It's a leap of faith to get into a stranger's car. It's a particular leap if the passenger is a female and the driver is a male. Fortunately, it happens without incident millions of times a day, in taxis all over the world. But a new service is aiming to give women – both as drivers and riders – greater freedom in the traditionally male dominated world of car services. And as the New York Times reports Wednesday, the idea is already a hit.

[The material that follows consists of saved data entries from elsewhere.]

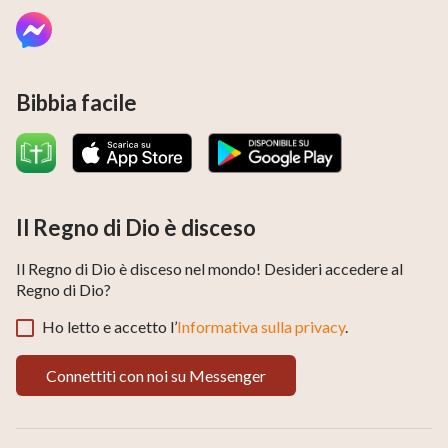
Bibbia facile
Il Regno di Dio è disceso
Il Regno di Dio è disceso nel mondo! Desideri accedere al
Regno di Dio?
Ho letto e accetto l’
Informativa sulla privacy
.
Connettiti con noi su Messenger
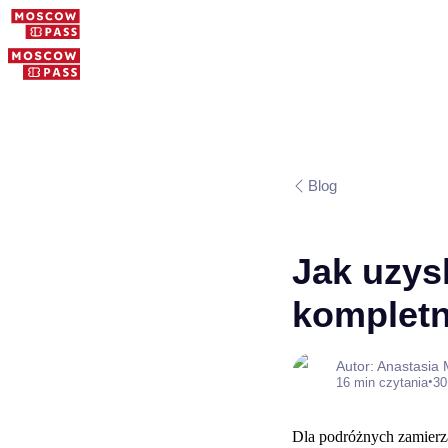
Blog
Jak uzys
kompletn
Autor: Anastasia
•
16 min czytania
30
Dla podróżnych zamierza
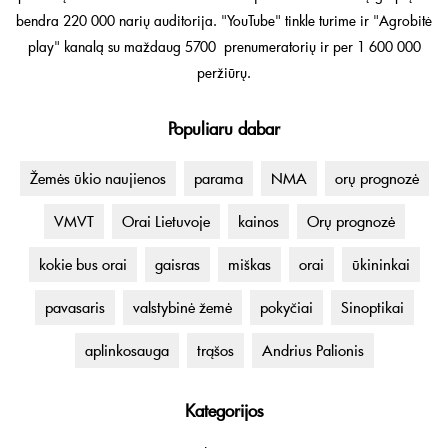
bendra 220 000 narių auditorija. "YouTube" tinkle turime ir "Agrobitė
play" kanalą su maždaug 5700 prenumeratorių ir per 1 600 000
peržiūrų.
Populiaru dabar
Žemės ūkio naujienos
parama
NMA
orų prognozė
VMVT
Orai Lietuvoje
kainos
Orų prognozė
kokie bus orai
gaisras
miškas
orai
ūkininkai
pavasaris
valstybinė žemė
pokyčiai
Sinoptikai
aplinkosauga
trąšos
Andrius Palionis
Kategorijos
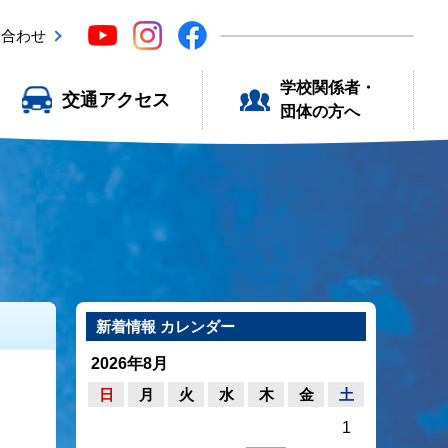
い合わせ
学校関係者・
交通アクセス
団体の方へ
新着情報 カレンダー
2026年8月
日
月
火
水
木
金
土
1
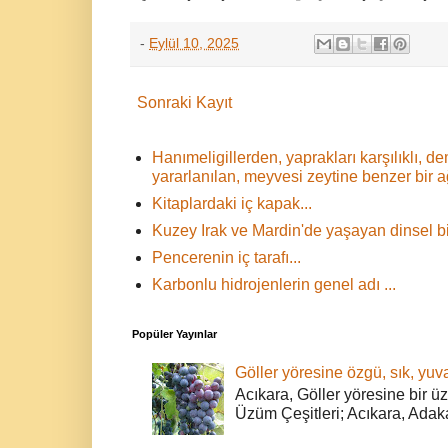
-
Eylül 10, 2025
Sonraki Kayıt
Hanımeligillerden, yaprakları karşılıklı,
yararlanılan, meyvesi zeytine benzer bir 
Kitaplardaki iç kapak...
Kuzey Irak ve Mardin'de yaşayan dinsel bir
Pencerenin iç tarafı...
Karbonlu hidrojenlerin genel adı ...
Popüler Yayınlar
Göller yöresine özgü, sık, yuva
Acıkara, Göller yöresine bir ü
Üzüm Çeşitleri; Acıkara, Adak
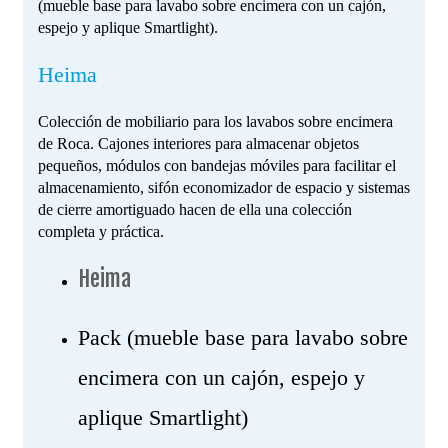
(mueble base para lavabo sobre encimera con un cajón,
espejo y aplique Smartlight).
Heima
Colección de mobiliario para los lavabos sobre encimera
de Roca. Cajones interiores para almacenar objetos
pequeños, módulos con bandejas móviles para facilitar el
almacenamiento, sifón economizador de espacio y sistemas
de cierre amortiguado hacen de ella una colección
completa y práctica.
Heima
Pack (mueble base para lavabo sobre
encimera con un cajón, espejo y
aplique Smartlight)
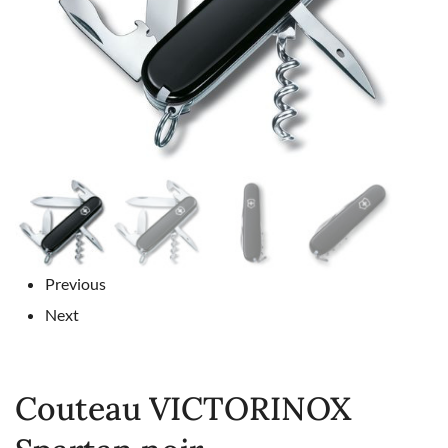
Previous
Next
Couteau VICTORINOX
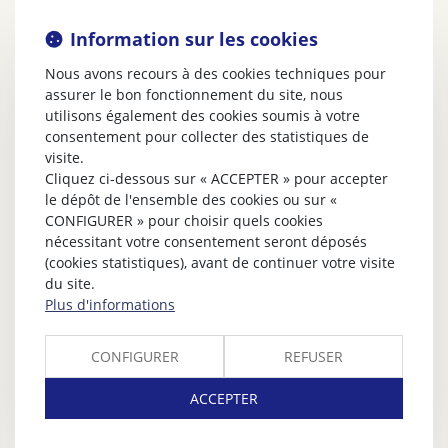
Information sur les cookies
Nous avons recours à des cookies techniques pour
assurer le bon fonctionnement du site, nous
utilisons également des cookies soumis à votre
consentement pour collecter des statistiques de
visite.
Cliquez ci-dessous sur « ACCEPTER » pour accepter
le dépôt de l'ensemble des cookies ou sur «
CONFIGURER » pour choisir quels cookies
nécessitant votre consentement seront déposés
(cookies statistiques), avant de continuer votre visite
du site.
Plus d'informations
CONFIGURER
REFUSER
ACCEPTER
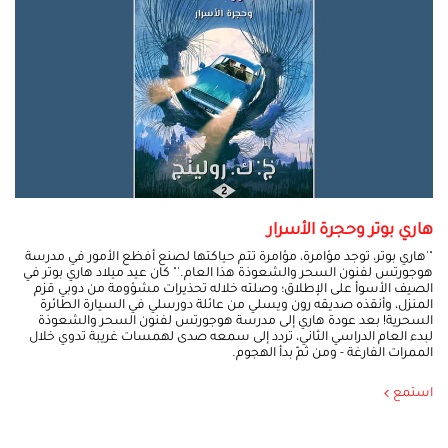
هاري بوتر وحجرة الأسرار
"'هاري بوتر، توجد مؤامرة، مؤامرة تتم حياكتها لصنع أفظع الأمور في مدرسة
هوجورتس لفنون السحر والشعوذة هذا العام.'" كان عيد ميلاد هاري بوتر في
الصيف الأسوأ على الإطلاق؛ وصلته خلاله تحذيرات مشؤومة من دوبي قزم
المنزل، وأنقذه صديقه رون ويسلي من عائلة دورسلي في السيارة الطائرة
السحرية! بعد عودة هاري إلى مدرسة هوجورتس لفنون السحر والشعوذة
لبدء العام الدراسي الثاني، تردد إلى سمعه صدى لهمسات غريبة تدوي خلال
الممرات الفارغة - ومن ثمّ بدأ الهجوم.
استمع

SheTaxis, known as SheRides in New York City because of local regulations on the word "taxi," began just two weeks in the New York, Westchester County and Long Island area after facing legal challenges about the gender-based service – and in finding qualified drivers. The concept is a "women for women" service from a company that notes that "In the taxi and livery industry where women comprise about 2% of drivers but 60% of riders, women’s needs go unmet both behind the wheel and in the passenger seat…. As a female, minority owned company, SheTaxis priority is to offer safe, reliable, and trustworthy drivers." Potential passengers can simply book a ride via an app. And in just its first few days, SheTaxis has begun building a devoted base of fans -- like 31 year-old Lorena Cantillo, who tells the Times, "There are times when I don’t want to get in a taxi because I’m alone and the man can be intimidating, especially if it’s nighttime and I’ve had too much to drink." Ms. Cantillo says she's used SheRides cabs three times in the past week.
The idea of an explicitly "women for women" service raises legal questions of just how "women for women" it's allowed to be. No doubt that's why SheTaxis, with its fleet of pink scarf-wearing drivers and pink stickers on its cars, doesn't address its clientele outright in its FAQ. The Times says that the app itself is legal "but that it would be illegal for a driver to decline a fare because of gender." The company itself says that "only parties including a woman could specifically request a female driver. A male passenger could be picked up by a driver of either gender." So far, neither the New York City Commission on Human Rights and the Taxi & Limousine Commission have received any complaints of discrimination.
Though most cab experiences are generally safe, it's not unreasonable for women to have concerns about the person behind the wheel. Earlier this year, New York cabbie Gurmeet Singh was sentenced to twenty years in prison for abducting and raping a passenger in Brooklyn in 2011. Over the past several months, sexual assaults by cab drivers have made the news in New York, New Orleans, Santa Cruz, Overland Park and Chicago. And if you ask any woman who's used taxis, chances are she has at least one story of a disturbing encounter. Several years ago, I had a cab driver spend the entire ride angrily describing how much he hated women and how one day, he was going rape a passenger. When I filed a complaint with the Taxi and Limousine Commission, providing his name and license number, I was told, "He was probably just kidding around." In London, I once had a cab driver express has animosity toward Americans before he spit on my hand as I handed him his fare.
With the rise of services like Uber and Lyft, it's easier than ever to get where you want to go. And though I'm no fan of pink as a shorthand for anything to do with women -- and it bums me out endlessly that we as passengers even have to think about whether our cabbie is going to harm us -- I'm delighted at the prospect of a successful enterprise that just doesn't just attempt to appeal to female customers but to encourage female employees. It's a business whose time has come, and I'm on board.